The Algorithmic Self-Portrait: Deconstructing Memory in ChatGPT
Abhisek Dash, Soumi Das, Elisabeth Kirsten, Qinyuan Wu, Sai Keerthana Karnam, Krishna P. Gummadi, Thorsten Holz, Muhammad Bilal Zafar, Savvas Zannettou
TL;DR
The paper treats memory in ChatGPT as an Algorithmic Self-portrait, encoding users' self-disclosures to support personalized dialogue while raising questions about user agency and data privacy. Analyzing 2,050 memories from 80 GDPR-donated traces reveals that AI-initiated memory updates dominate (96%), with substantial GDPR personal data (28%) and psychological content (52%), yet most memories are grounded in the user context (84%). Provenance analyses show memories are largely faithful to user conversations, even as memory extraction can reveal more sensitive data, motivating the Attribution Shield framework. Attribution Shield demonstrates that privacy-preserving reformulations can reduce attribution while preserving task utility, offering a path toward safer personalization in conversational AI.
Abstract
To enable personalized and context-aware interactions, conversational AI systems have introduced a new mechanism: Memory. Memory creates what we refer to as the Algorithmic Self-portrait - a new form of personalization derived from users' self-disclosed information divulged within private conversations. While memory enables more coherent exchanges, the underlying processes of memory creation remain opaque, raising critical questions about data sensitivity, user agency, and the fidelity of the resulting portrait. To bridge this research gap, we analyze 2,050 memory entries from 80 real-world ChatGPT users.

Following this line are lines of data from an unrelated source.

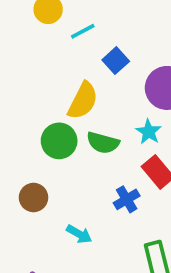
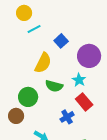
cyan line: (83, 31) -> (34, 29), moved
green circle: (59, 141) -> (28, 97), moved

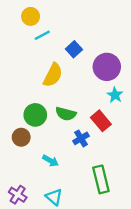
cyan star: (79, 80) -> (115, 95), moved
green semicircle: (54, 86) -> (66, 114), moved

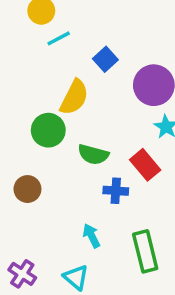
green circle: (35, 115) -> (48, 130), moved
blue cross: (81, 138) -> (116, 191), turned 35
cyan arrow: (50, 161) -> (92, 236), moved, turned -147

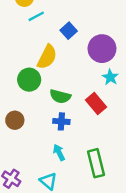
blue cross: (116, 191) -> (61, 121), moved

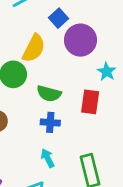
purple circle: (102, 49) -> (80, 40), moved
red rectangle: (96, 104) -> (90, 102), turned 48

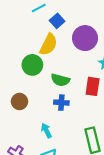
blue square: (59, 18) -> (57, 21), moved
cyan arrow: (48, 158) -> (46, 130), moved

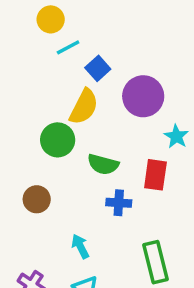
blue cross: (61, 103) -> (119, 203), moved

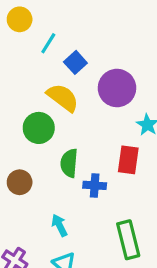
yellow circle: (51, 19) -> (20, 19), moved
cyan line: (68, 47) -> (48, 43), turned -30
yellow semicircle: (84, 107) -> (63, 98), turned -80
green semicircle: (103, 164) -> (69, 163), moved, turned 80

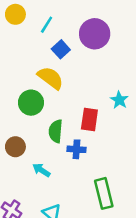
cyan line: (48, 43) -> (47, 25), moved
purple circle: (117, 88) -> (95, 34), moved
red rectangle: (128, 160) -> (89, 119), moved
cyan arrow: (59, 225) -> (41, 170), moved, turned -30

Our analyses reveal three key findings: (1) A striking 96% of memories in our dataset are created unilaterally by the conversational system, potentially shifting agency away from the user; (2) Memories, in our dataset, contain a rich mix of GDPR-defined personal data (in 28% memories) along with psychological insights about participants (in 52% memories); and (3)~A significant majority of the memories (84%) are directly grounded in user context, indicating faithful representation of the conversations. Finally, we introduce a framework-Attribution Shield-that anticipates these inferences, alerts about potentially sensitive memory inferences, and suggests query reformulations to protect personal information without sacrificing utility.